Video: Structuring Website Content with AI

by December 4, 2023

To create useful conversational interfaces for specific sets of content like this Website, we can use a variety of AI models to add structure to videos, audio files, and text. In this 2.5 minute video from my How AI Ate My Website talk, I discuss how and also illustrate if you can model a behavior, you can probably train a machine to do it at scale.

Transcript

There's more document types than just web pages. Videos, podcasts, PDFs, images, and more. So let's look at some of these object types and see how we can break them down using AI models in a way that can then be reassembled into the Q&A interface we just saw.

For each video file, we first need to turn the audio into written text. For that, we use a speech-to-text AI model. Next, we need to break that transcript down into speakers. For that, we use a diarization model. Finally, a large language model allows us to make a summary, extract keyword topics, and generate a list of questions each video can answer.

We also explored models for identifying objects and faces, but don't use them here. But we did put together a custom model for one thing, keyframe selection. There's also a processing step that I'll get to in a bit, but first let's look at this keyframe selection use case.

We needed to pick out good thumbnails for each video to put into the user interface. Rather than manually viewing each video and selecting a specific keyframe for the thumbnail, we grabbed a bunch automatically, then quickly trained a model by providing examples of good results. Show the speaker, eyes open, no stupid grin.

In this case, you can see it nailed the which Paris girl are you backdrop, but left a little dumb grin, so not perfect. But this is a quick example of how you can really think about having AI models do a lot of things for you.

If you can model the behavior, you can probably train a machine to do it at scale. In this case, we took an existing model and just fine-tuned it with a smaller number of examples to create a useful thumbnail picker.
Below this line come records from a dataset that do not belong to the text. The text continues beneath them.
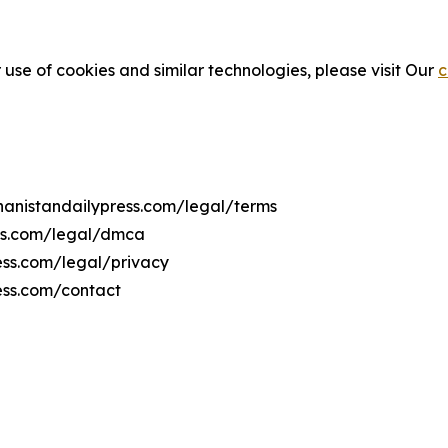
 use of cookies and similar technologies, please visit Our
c
ghanistandailypress.com/legal/terms
ess.com/legal/dmca
ress.com/legal/privacy
ess.com/contact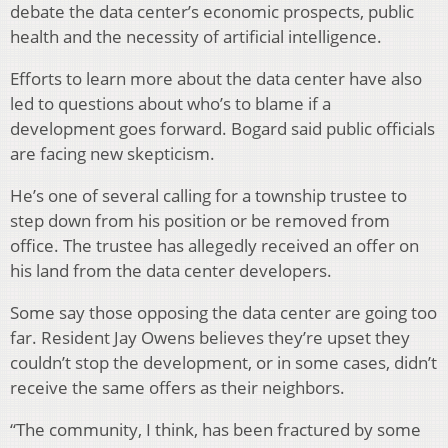
debate the data center’s economic prospects, public
health and the necessity of artificial intelligence.
Efforts to learn more about the data center have also
led to questions about who’s to blame if a
development goes forward. Bogard said public officials
are facing new skepticism.
He’s one of several calling for a township trustee to
step down from his position or be removed from
office. The trustee has allegedly received an offer on
his land from the data center developers.
Some say those opposing the data center are going too
far. Resident Jay Owens believes they’re upset they
couldn’t stop the development, or in some cases, didn’t
receive the same offers as their neighbors.
“The community, I think, has been fractured by some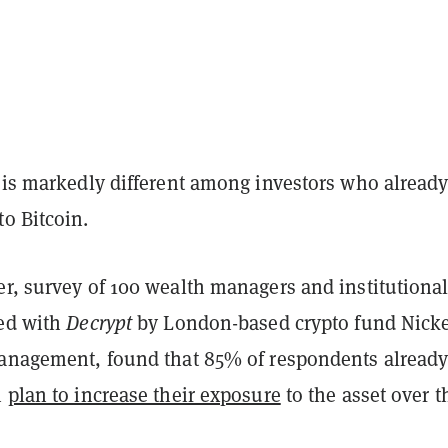
e is markedly different among investors who alread
o Bitcoin.
er, survey of 100 wealth managers and institutiona
red with
Decrypt
by London-based crypto fund Nicke
Management, found that 85% of respondents alread
n
plan to increase their exposure
to the asset over t
.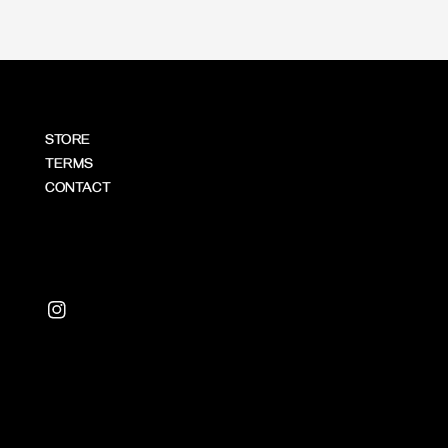
STORE
TERMS
CONTACT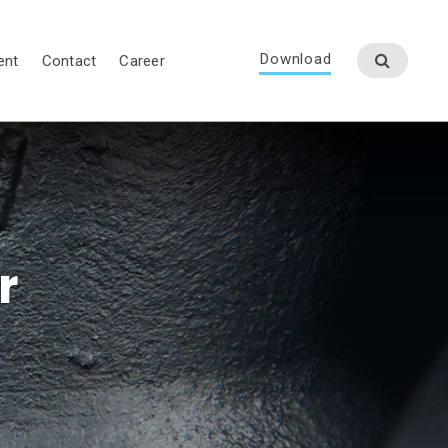
Download
ent
Contact
Career
r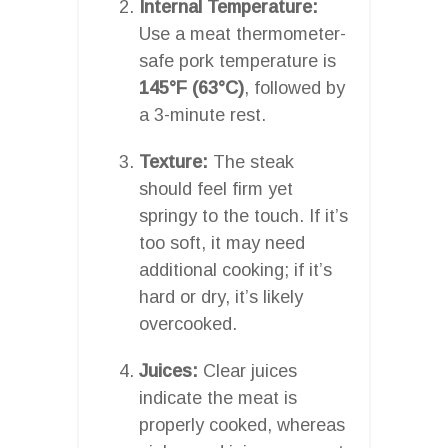
Internal Temperature:
Use a meat thermometer-
safe pork temperature is
145°F (63°C)
, followed by
a 3-minute rest.
Texture:
The steak
should feel firm yet
springy to the touch. If it’s
too soft, it may need
additional cooking; if it’s
hard or dry, it’s likely
overcooked.
Juices:
Clear juices
indicate the meat is
properly cooked, whereas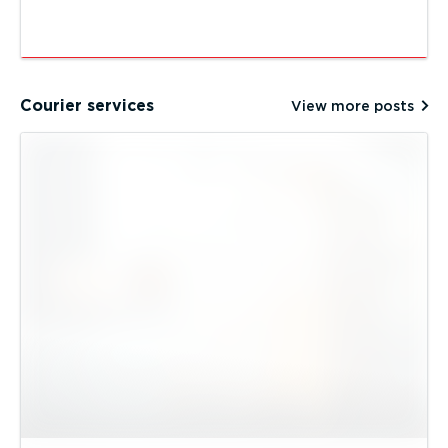
Courier services
View more posts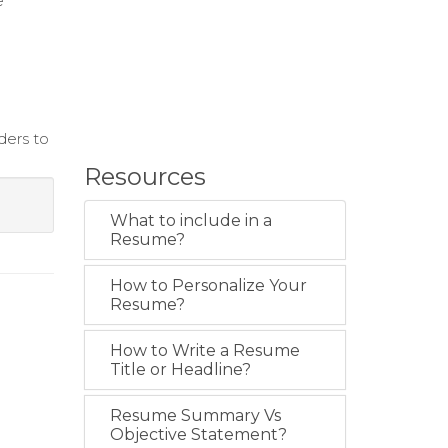
e
ders to
Resources
What to include in a
Resume?
How to Personalize Your
Resume?
How to Write a Resume
Title or Headline?
Resume Summary Vs
Objective Statement?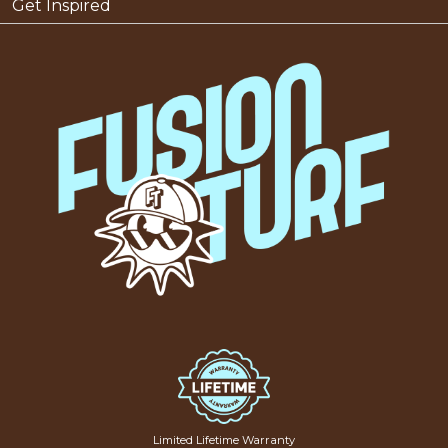
Get Inspired
Limited Lifetime Warranty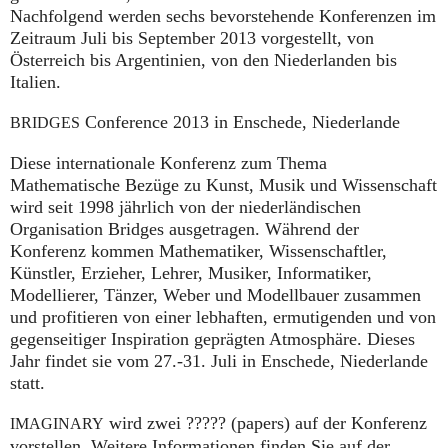
Nachfolgend werden sechs bevorstehende Konferenzen im
Zeitraum Juli bis September 2013 vorgestellt, von
Österreich bis Argentinien, von den Niederlanden bis
Italien.
Conference 2013 in Enschede, Niederlande
BRIDGES
Diese internationale Konferenz zum Thema
Mathematische Bezüge zu Kunst, Musik und Wissenschaft
wird seit 1998 jährlich von der niederländischen
Organisation Bridges ausgetragen. Während der
Konferenz kommen Mathematiker, Wissenschaftler,
Künstler, Erzieher, Lehrer, Musiker, Informatiker,
Modellierer, Tänzer, Weber und Modellbauer zusammen
und profitieren von einer lebhaften, ermutigenden und von
gegenseitiger Inspiration geprägten Atmosphäre. Dieses
Jahr findet sie vom 27.-31. Juli in Enschede, Niederlande
statt.
wird zwei ????? (papers) auf der Konferenz
IMAGINARY
vorstellen. Weitere Informationen finden Sie auf der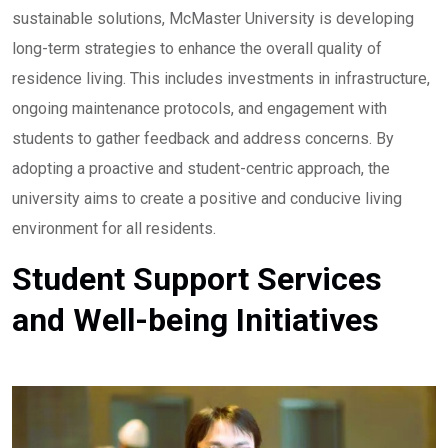
sustainable solutions, McMaster University is developing
long-term strategies to enhance the overall quality of
residence living. This includes investments in infrastructure,
ongoing maintenance protocols, and engagement with
students to gather feedback and address concerns. By
adopting a proactive and student-centric approach, the
university aims to create a positive and conducive living
environment for all residents.
Student Support Services
and Well-being Initiatives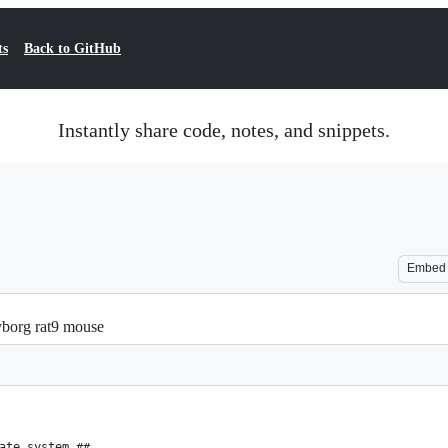
ts
Back to GitHub
Instantly share code, notes, and snippets.
Embed
cyborg rat9 mouse
ate system ##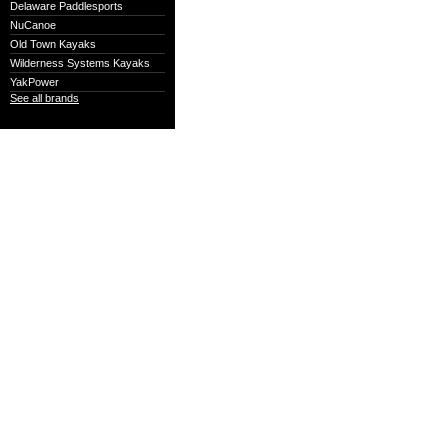
Delaware Paddlesports
NuCanoe
Old Town Kayaks
Wilderness Systems Kayaks
YakPower
See all brands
In addition to video files, we also have a lot of audio, podcasts, interviews, and so on. Lots of similar AI tasks to video files. But here I wanna discuss the processing step on the right.

There's a lot of cleanup work that goes into making sure our AI generated content is reliable enough to be used in citations and key parts of the product experience. We make sure proper nouns align, aka Luke is Luke. We attach metadata that we have about the files, date, type, location, and break it all down into meaningful chunks that can be then used to assemble our responses.